_TRY IT:_ Without any pictures, copy the records below once more, exactly as they are.

═════ RECORDS PROVIDED ═════

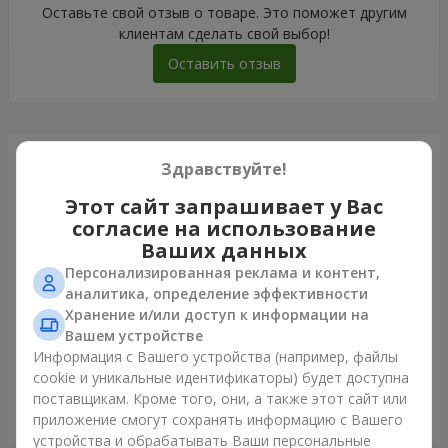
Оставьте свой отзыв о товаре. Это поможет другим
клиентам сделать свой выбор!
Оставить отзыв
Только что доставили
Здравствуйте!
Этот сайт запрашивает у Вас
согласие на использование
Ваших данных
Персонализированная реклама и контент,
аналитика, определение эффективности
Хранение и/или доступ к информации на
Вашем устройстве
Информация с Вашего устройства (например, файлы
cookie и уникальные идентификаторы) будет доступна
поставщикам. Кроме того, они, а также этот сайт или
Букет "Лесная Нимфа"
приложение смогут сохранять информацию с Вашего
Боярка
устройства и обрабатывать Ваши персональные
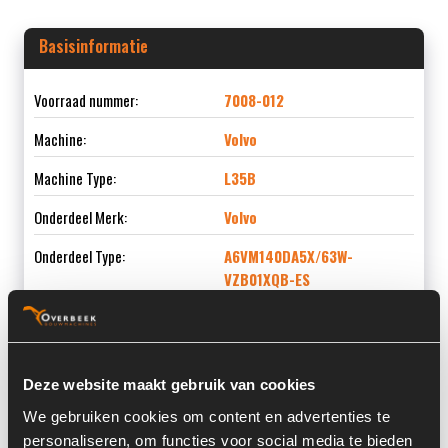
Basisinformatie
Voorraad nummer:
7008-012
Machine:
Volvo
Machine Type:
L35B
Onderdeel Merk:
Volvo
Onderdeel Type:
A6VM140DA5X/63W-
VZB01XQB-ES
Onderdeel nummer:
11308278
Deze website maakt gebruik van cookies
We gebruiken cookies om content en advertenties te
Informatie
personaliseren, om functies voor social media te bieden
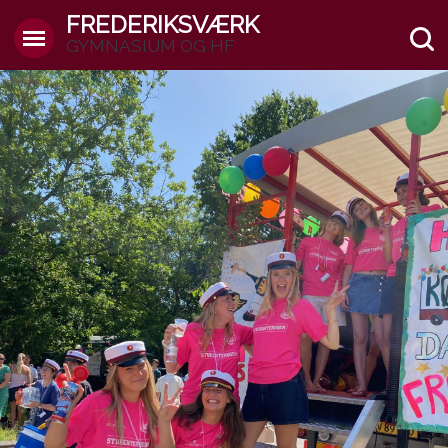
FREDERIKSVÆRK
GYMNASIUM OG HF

═════

_OUTPUT:_
Оставьте свой отзыв о товаре. Это поможет другим
клиентам сделать свой выбор!
Оставить отзыв
Только что доставили
Здравствуйте!
Этот сайт запрашивает у Вас
согласие на использование
Ваших данных
Персонализированная реклама и контент,
аналитика, определение эффективности
Хранение и/или доступ к информации на
Вашем устройстве
Информация с Вашего устройства (например, файлы
cookie и уникальные идентификаторы) будет доступна
поставщикам. Кроме того, они, а также этот сайт или
Букет "Лесная Нимфа"
приложение смогут сохранять информацию с Вашего
Боярка
устройства и обрабатывать Ваши персональные
Basisinformatie
Voorraad nummer:
7008-012
Machine:
Volvo
Machine Type:
L35B
Onderdeel Merk:
Volvo
Onderdeel Type:
A6VM140DA5X/63W-
VZB01XQB-ES
Onderdeel nummer:
11308278
Deze website maakt gebruik van cookies
We gebruiken cookies om content en advertenties te
Informatie
personaliseren, om functies voor social media te bieden
FREDERIKSVÆRK
GYMNASIUM OG HF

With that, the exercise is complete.